▶ _Task inputs_

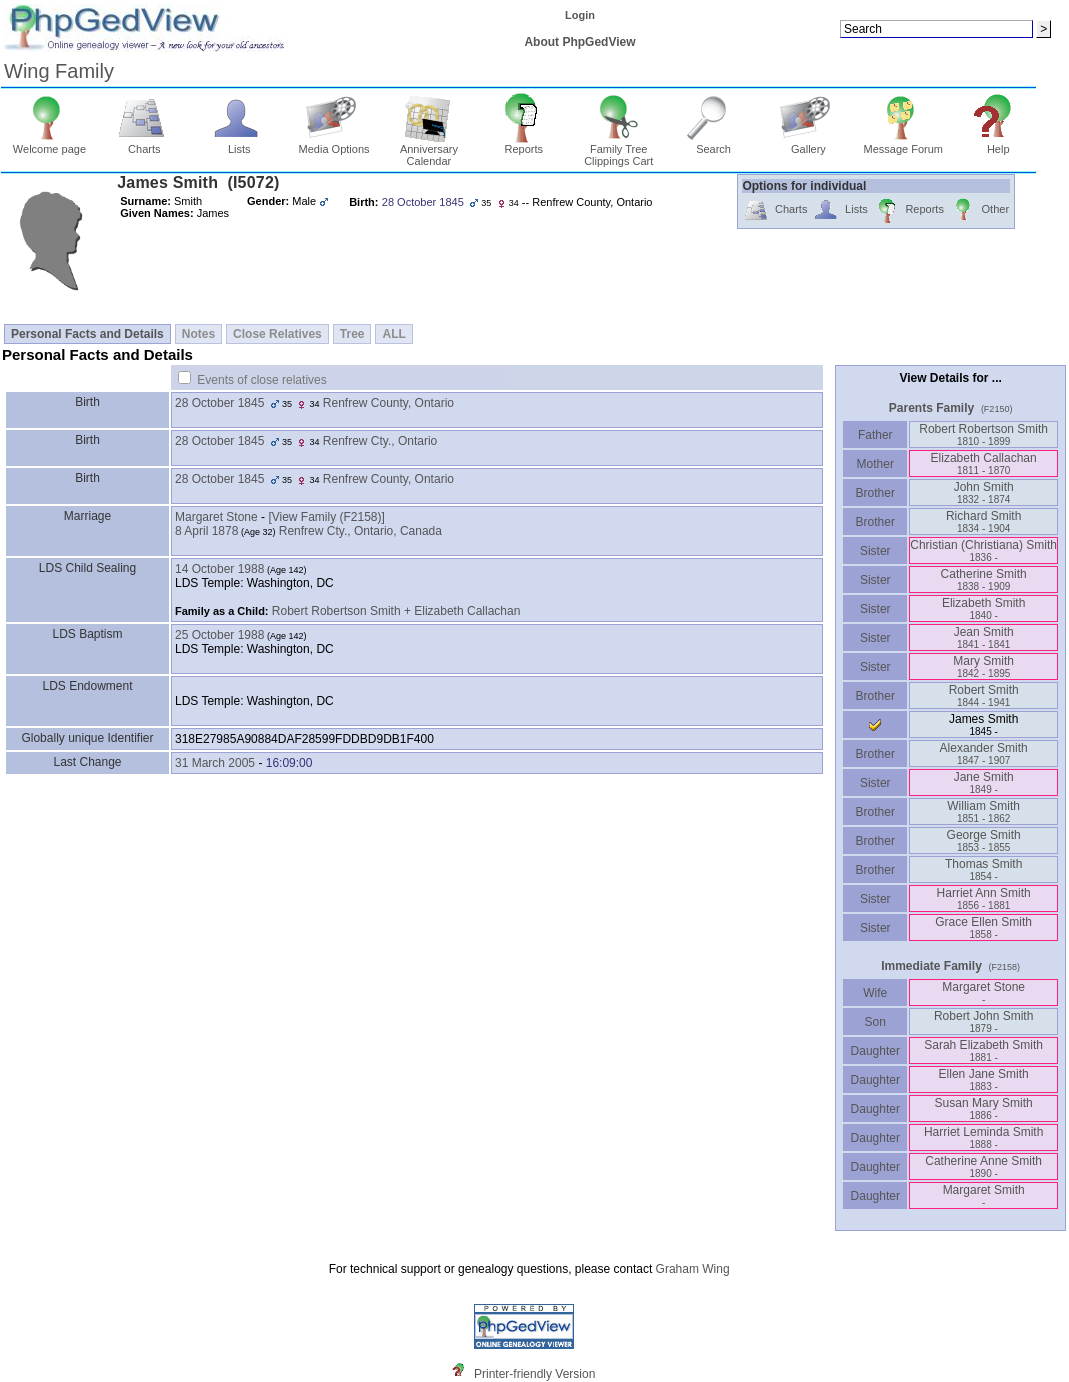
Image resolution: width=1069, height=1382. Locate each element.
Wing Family (59, 71)
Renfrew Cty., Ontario (380, 441)
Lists (239, 144)
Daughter (875, 1051)
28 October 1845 (219, 403)
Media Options (334, 144)
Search (713, 144)
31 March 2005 (215, 763)
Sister (875, 551)
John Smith (984, 492)
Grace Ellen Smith (983, 927)
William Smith (983, 811)
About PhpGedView (579, 42)
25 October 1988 (219, 635)
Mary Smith (983, 666)
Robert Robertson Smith (983, 434)
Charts (144, 144)
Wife (875, 993)
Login (580, 15)
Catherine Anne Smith (983, 1166)
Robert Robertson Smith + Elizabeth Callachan (396, 611)
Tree (352, 334)
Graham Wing (693, 1269)
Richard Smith (983, 521)
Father (875, 435)
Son (875, 1022)
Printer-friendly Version (534, 1374)
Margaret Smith (984, 1195)
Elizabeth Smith (983, 608)
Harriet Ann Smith (984, 898)
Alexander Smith (984, 753)
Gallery (808, 144)
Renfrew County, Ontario (388, 403)
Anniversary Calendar (429, 150)
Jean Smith (984, 637)
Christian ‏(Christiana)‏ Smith (983, 550)
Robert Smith (984, 695)
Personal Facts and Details (87, 334)
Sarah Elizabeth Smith (983, 1050)
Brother (875, 493)
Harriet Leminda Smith (983, 1137)
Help (998, 144)
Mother (875, 464)
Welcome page (49, 144)
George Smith (984, 840)
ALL (393, 334)
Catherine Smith (984, 579)
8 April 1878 (206, 531)
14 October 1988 (219, 569)
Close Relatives (277, 334)
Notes (198, 334)
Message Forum (903, 144)
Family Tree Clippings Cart (618, 150)
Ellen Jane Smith (984, 1079)
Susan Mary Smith (984, 1108)
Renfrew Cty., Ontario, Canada (360, 531)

▶ _Task_
Please return all lines above in which the string "Family" is found.

▶ _Expected answer_
Wing Family (59, 71)
Family Tree Clippings Cart (618, 150)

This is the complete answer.